A senior living community nursing director was able to embezzle thousands of dollars from her former employer after being fired, in part because the community did not immediately disable her access to its web-based reimbursement request platform, according to the US Department of Justice.
In all, Dara Little, a former executive director of nursing at Bliss Place Assisted Living, an Enlivant senior living community in Bedford, IN, stole almost $420,000 over five years, the department said. Some of the thefts occurred when she accessed the reimbursement system using other employees’ accounts once her access was terminated.
A spokesperson for Enlivant told McKnight’s Senior Living that the company cannot comment on litigation matters but that it “supports the partnership of the FBI and US attorneys who thoroughly investigated and prosecuted this matter, and thanks them for their service.”
Little has been sentenced to 27 months in prison after pleading guilty to three counts of wire fraud. US District Court Judge Sara Evans Barger also ordered that Little serve three years of probation after her release from federal prison. She has been ordered to pay the full $419,542.45 in restitution.
Little was fired in 2016 for timesheet fraud and theft of prescription medicine, but her access to the senior living community’s web-based reimbursement request platform was not immediately disabled, according to the Justice Department. After she was fired, Little submitted 24 expense reimbursement requests totaling more than $58,770. Those requests, according to the DOJ, contained forged and falsified receipts that had no connection to her employment at the community.
Before her access to the platform was deactivated in September 2016, Little submitted receipts for small furniture purchases, as well as for expenses for dishwasher maintenance, locksmith services, iPads and baby strollers, according to the Justice Department.

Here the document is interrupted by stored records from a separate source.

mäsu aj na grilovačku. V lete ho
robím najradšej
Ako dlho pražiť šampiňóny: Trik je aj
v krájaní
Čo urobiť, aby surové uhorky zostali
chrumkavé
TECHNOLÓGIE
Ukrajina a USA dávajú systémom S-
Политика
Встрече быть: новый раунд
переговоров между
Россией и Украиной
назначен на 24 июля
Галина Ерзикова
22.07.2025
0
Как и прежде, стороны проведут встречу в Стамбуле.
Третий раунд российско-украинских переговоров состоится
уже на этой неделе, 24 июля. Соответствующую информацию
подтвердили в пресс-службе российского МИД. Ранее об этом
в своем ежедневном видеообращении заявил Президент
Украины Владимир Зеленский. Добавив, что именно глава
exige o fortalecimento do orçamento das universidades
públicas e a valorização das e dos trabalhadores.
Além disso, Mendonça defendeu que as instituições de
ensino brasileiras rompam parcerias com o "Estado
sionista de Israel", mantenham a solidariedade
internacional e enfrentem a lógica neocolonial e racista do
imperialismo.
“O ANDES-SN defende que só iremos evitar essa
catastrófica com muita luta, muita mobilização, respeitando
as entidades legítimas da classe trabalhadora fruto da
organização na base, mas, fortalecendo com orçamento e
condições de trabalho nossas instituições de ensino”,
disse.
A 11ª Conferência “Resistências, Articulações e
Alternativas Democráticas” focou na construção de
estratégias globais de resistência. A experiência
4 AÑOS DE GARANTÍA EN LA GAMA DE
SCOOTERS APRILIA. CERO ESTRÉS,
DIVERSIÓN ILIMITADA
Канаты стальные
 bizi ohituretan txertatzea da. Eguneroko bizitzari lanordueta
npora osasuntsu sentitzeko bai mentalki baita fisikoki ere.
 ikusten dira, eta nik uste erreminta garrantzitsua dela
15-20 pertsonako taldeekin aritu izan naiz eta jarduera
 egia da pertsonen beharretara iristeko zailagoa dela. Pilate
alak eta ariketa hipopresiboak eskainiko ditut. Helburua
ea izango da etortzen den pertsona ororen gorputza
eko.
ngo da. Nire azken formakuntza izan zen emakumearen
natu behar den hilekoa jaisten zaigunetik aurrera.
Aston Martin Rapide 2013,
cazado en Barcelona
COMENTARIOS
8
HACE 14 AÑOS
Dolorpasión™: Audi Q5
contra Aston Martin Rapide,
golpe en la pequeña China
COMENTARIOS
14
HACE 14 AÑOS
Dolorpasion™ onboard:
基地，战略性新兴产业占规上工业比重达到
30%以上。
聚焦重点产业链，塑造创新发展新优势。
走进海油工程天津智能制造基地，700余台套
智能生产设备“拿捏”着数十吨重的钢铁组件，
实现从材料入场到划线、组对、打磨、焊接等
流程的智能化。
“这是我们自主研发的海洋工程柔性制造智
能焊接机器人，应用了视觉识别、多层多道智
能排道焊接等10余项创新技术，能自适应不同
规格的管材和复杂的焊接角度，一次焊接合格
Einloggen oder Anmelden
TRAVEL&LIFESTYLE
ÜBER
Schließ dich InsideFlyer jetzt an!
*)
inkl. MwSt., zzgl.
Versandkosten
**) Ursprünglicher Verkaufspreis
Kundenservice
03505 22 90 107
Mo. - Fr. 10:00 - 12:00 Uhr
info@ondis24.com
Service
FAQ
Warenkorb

The day after her access was terminated, Little began using another employee’s account to submit additional fraudulent reimbursement requests, the department said. Between September 2016 and March 2021, Little reportedly submitted 172 fraudulent reimbursement requests for $173,900. Those requests included forged and falsified receipts for a chicken restaurant in England, a California shoe store and a cheerleading uniform. The receipt picture Little used from the restaurant had gone viral in 2013 after it was posted online and identified as belonging to singer Beyonce, according to the federal government.
In October 2017, Little also began using a second employee’s account to submit fraudulent reimbursement requests, the department said. Between October 2017 and March 2021, Little reportedly submitted 155 additional fraudulent reimbursement requests totaling $161,000. Those requests involved submitting the same receipt from the restaurant more than 58 additional times, as well as submitting for expenses from the Indiana Bureau of Motor Vehicles, for a men’s clothing store and for a child’s chemistry set.
A search by investigators of Little’s cell phone uncovered a note in which she admitted to stealing more than $400,000 from her former employer over five years, detailed how the money was stolen and listed personal expenses funded by the stolen funds.
“Ms. Little intentionally sought to personally benefit by diverting funds that were not her own to line her own pocket,” FBI Indianapolis Acting Special Agent in Charge Robert Middleton said in a statement. “This sentence should send a clear message to others who might consider doing the same.”